In this little oasis of time, I breathe and my thoughts start to settle. I can stop having to react to everything, and let my thoughts slow and stretch. Think a little bit. Mull. Be introspective. Turn inwards, outwards, upwards. Maybe get pensive. Or playful. As with all good introverts, if I don't get spaces of quiet time to renew, the world quickly starts fraying at the edges.
It's felt like a frantic week. Working fulltime from home, Little One has been going through a growth spurt and one of the last bouts of teething, and has been rearranging likes and dislikes at whim while we slowly try to get our bearings again of what we can and can't use as go-to activities and distractions and playtime. And throw into the mix Puppy-Girl's upset tummy, which required urgent runs into the garden, 3-4 times throughout the night.
Why don't I leave her outside, you ask? Because she's an excellent guard dog, who will bark remorselessly and furiously at anything that moves, including lizards, possums and any other night creatures. She's also an excellent escape artist and she's very attached to her family and will yip indefatiguably until she's let back inside. So, long story short, she stays inside at night.
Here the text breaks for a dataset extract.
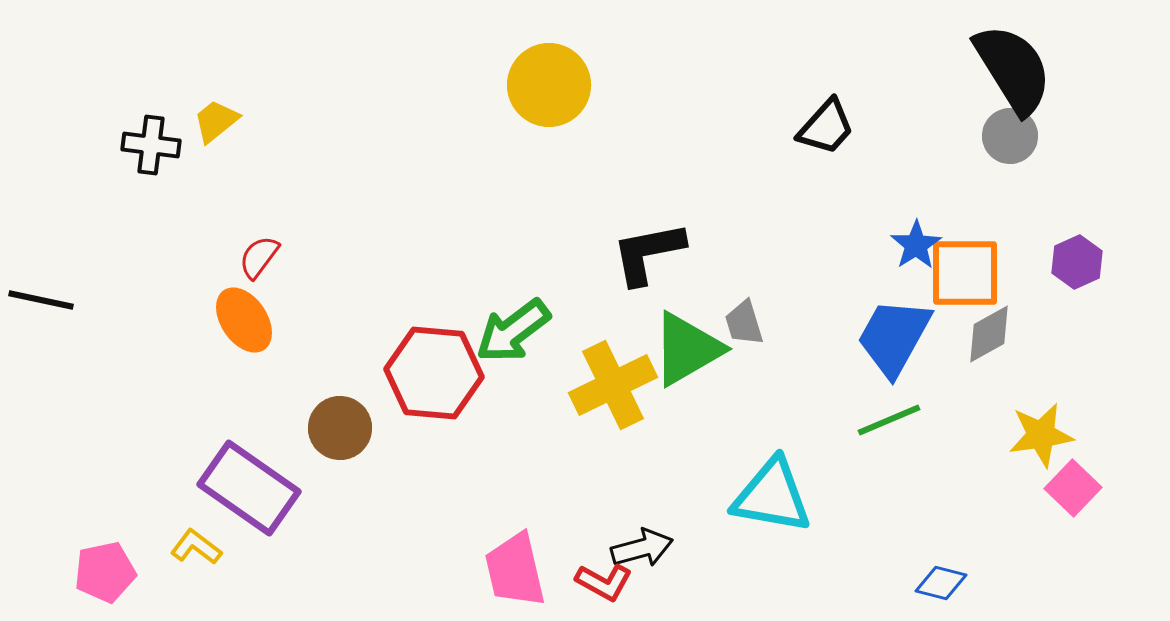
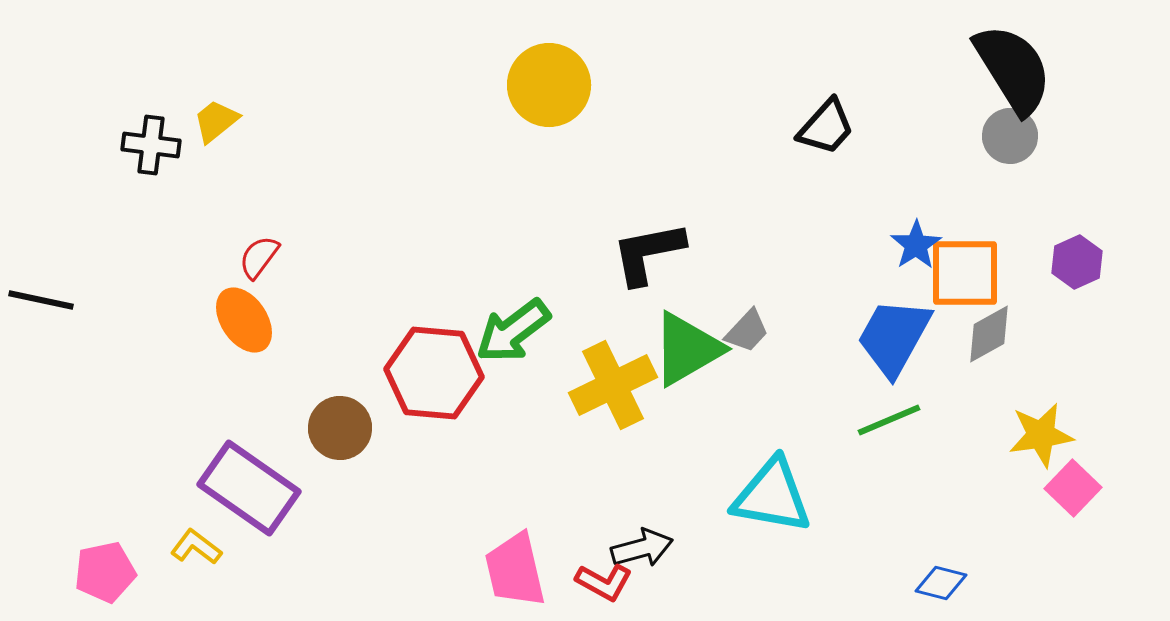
gray trapezoid: moved 3 px right, 8 px down; rotated 120 degrees counterclockwise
On one occasion this week, at 2am, I had Little One wrapped in a blanket in my arms, and we stood under the stars by the Poinciana tree at the bottom of the garden while Puppy-Girl searched for and ate grass to settle her stomach. The resident possum sat in the darkness and made its characteristic growls, which sounds nothing so much like kicking over the engine of a possum-sized motorbike. Little One responded by pointing eagerly towards the noise, growling back, blowing it kisses and then telling it to shush.
The haywire magic of family domesticity. To use a fancy French word: bouleversant - translating to 'overwhelming', but which literally also means to knock over a ball. Knock it off its feet, so the world tips upside down, but it rolls and bounces, and finds its feet again. Bouleversant and magical all at once. Interchangeable, memorable little moment, but also so ordinary as to only exist as one of a thousand other magical, tumultuous and mundane moments. And they fade so quickly. Not their magic, but those moments. They recede and slip into the past, along with many thousands of others. Jumbled and chaotic and beautiful all together. But difficult to isolate individual ones to remember. Like the sun sparkles on a dancing sea - magic and elusive to return to and capture.
Reliving snippets which are becoming wisps which are fading as they get replaced by more immediate memories, as I try and keep their immediacy and capture them in present tense, in my few and far between slivers of writing time.
Finding this in my drafts folder, more than 4 years later, and being in heart-tugged awe - at how long ago this was, how the world is different now, and how I can remember snippets of some of these moments but not others.